To use the Amazon AWS console, you must have credentials provided by AWS Identity and Access Management (IAM). All users have to create IAM credentials during the sign-up process. When you first sign up for Amazon AWS, you create an IAM user administrator. Then you can sign in to the Amazon AWS console with your account ID.
The administrator has full access to manage Amazon AWS resources. For example, as the administrator, you can create additional IAM users by using the Amazon AWS console. You can then manage users and their permissions by assigning them to groups. For more information about users, groups, and policies, see Working with Users and Groups. To learn more about IAM and about credentials in Amazon AWS, see AWS Identity and Access Management.
Internal Access Account
An Internal Access Account provides limited access to Amazon AWS services. Internal Access Accounts are granted to Amazon AWS customers who don’t intend to host public content directly from their Amazon AWS accounts, and to customers who want to host public content but have not yet completed ICP recordal. With Internal Access Accounts, public access is restricted as follows:
- In Amazon EC2, all common internet ports (except ports 22 and 3389) are blocked. Internal ports remain available.

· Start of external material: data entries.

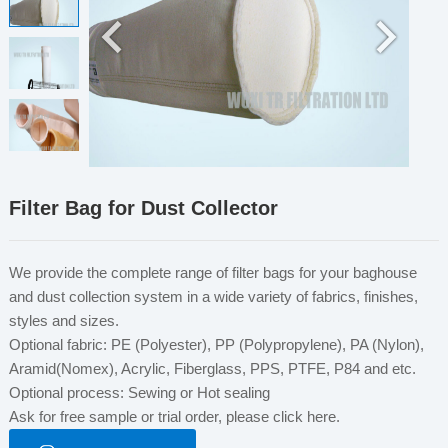
Filter Bag for Dust Collector
We provide the complete range of filter bags for your baghouse
and dust collection system in a wide variety of fabrics, finishes,
styles and sizes.
Optional fabric: PE (Polyester), PP (Polypropylene), PA (Nylon),
Aramid(Nomex), Acrylic, Fiberglass, PPS, PTFE, P84 and etc.
Optional process: Sewing or Hot sealing
Ask for free sample or trial order, please click here.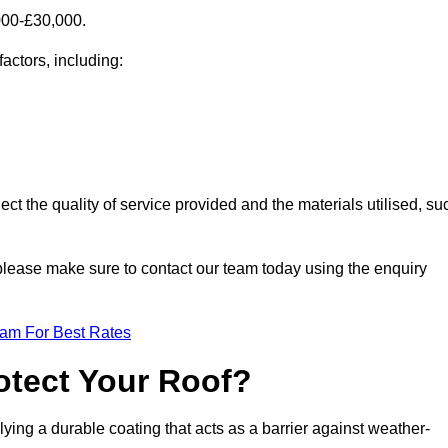
000-£30,000.
factors, including:
ect the quality of service provided and the materials utilised, su
, please make sure to contact our team today using the enquiry
eam For Best Rates
otect Your Roof?
ying a durable coating that acts as a barrier against weather-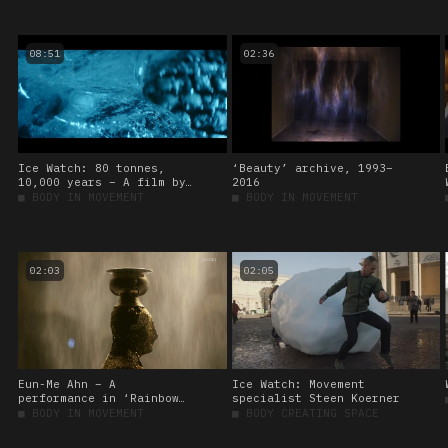
Institut für
Raumexperimente
08:51
02:36
Ice Watch: 80 tonnes,
‘Beauty’ archive, 1993–
10,000 years – A film by
2016
Martin de Thurah
■
BODY IN MOVEMENT
■
BODY IN MOVEMENT
02:03
02:05
Eun-Me Ahn – A
Ice Watch: Movement
performance in ‘Rainbow
specialist Steen Koerner
assembly’
■
BODY IN MOVEMENT
■
BODY CREATING SPACE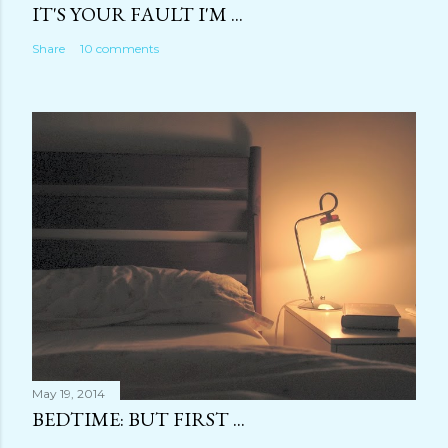
IT'S YOUR FAULT I'M ...
Share
10 comments
May 19, 2014
BEDTIME: BUT FIRST ...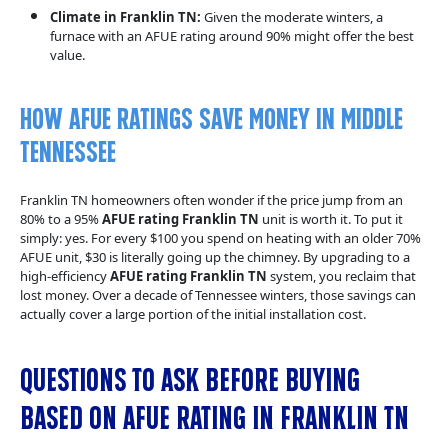
Climate in Franklin TN:
Given the moderate winters, a
furnace with an AFUE rating around 90% might offer the best
value.
How AFUE Ratings Save Money in Middle
Tennessee
Franklin TN homeowners often wonder if the price jump from an
80% to a 95%
AFUE rating Franklin TN
unit is worth it. To put it
simply: yes. For every $100 you spend on heating with an older 70%
AFUE unit, $30 is literally going up the chimney. By upgrading to a
high-efficiency
AFUE rating Franklin TN
system, you reclaim that
lost money. Over a decade of Tennessee winters, those savings can
actually cover a large portion of the initial installation cost.
Questions to Ask Before Buying
Based on AFUE Rating in Franklin TN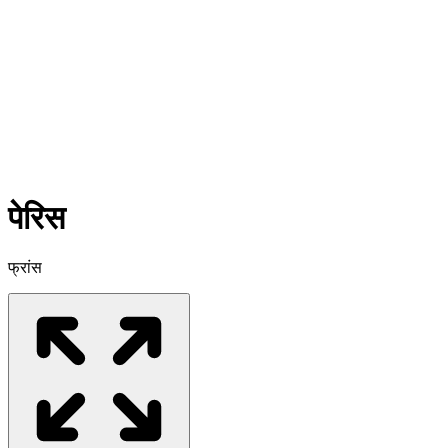
पेरिस
फ्रांस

- In Amazon S3, buckets are not allowed to serve content for public anonymous access, and pre-signed URL functionality is disabled.
Billing and Payment
Amazon AWS is priced and billed in local currency (CNY). Each month, Amazon AWS sends an invoice to the email address of the account owner. You can also view your Amazon AWS bill on the Bills page of the AWS Billing and Cost Management console. You use Amazon AWS resources first and then receive an invoice based on usage. You can then pay using either wire transfer or ACH.
Note that some features described in the AWS documentation may not be available in the current Amazon AWS release.
In the case of AWS Billing and Cost Management, the free pricing tier is not included in the China Regions.
If you want to deposit reports into an Amazon S3 bucket, in your policy, you must specify 145026535362 (instead of 386209384616) for the account ID. For more information, seeExample 8: Deposit Reports into an Amazon S3 Bucket in the AWS Billing and Cost Management User Guide.
For each Amazon AWS account you create, you can enter your tax information on the Tax Settings page of the AWS Billing and Cost Management console. In addition to providing your name, business information, and address for tax purposes, you also specify the type of VAT invoice you want to receive from Amazon AWS.
To enter your tax information:
- Sign in to the AWS Management Console and choose your account name in the top navigation bar.
- To open the Billing console, choose Billing & Cost Management.
- In the Billing console, choose Tax Settings and then follow the instructions on the page.
To use Amazon AWS to host or distribute content publicly, you must complete the Internet Content Provider (ICP) recordal process. You can start the ICP recordal process through the AWS Billing and Cost Management console. You will be redirected to a third-party site that handles the process.
To file for ICP recordal:
- Log into the AWS Management Console and choose your account name in the top navigation bar.
- To open the AWS Billing and Cost Management console, choose Billing & Cost Management.
- In the AWS Billing and Cost Management console, choose the ICP recordal link and follow the instructions on the page.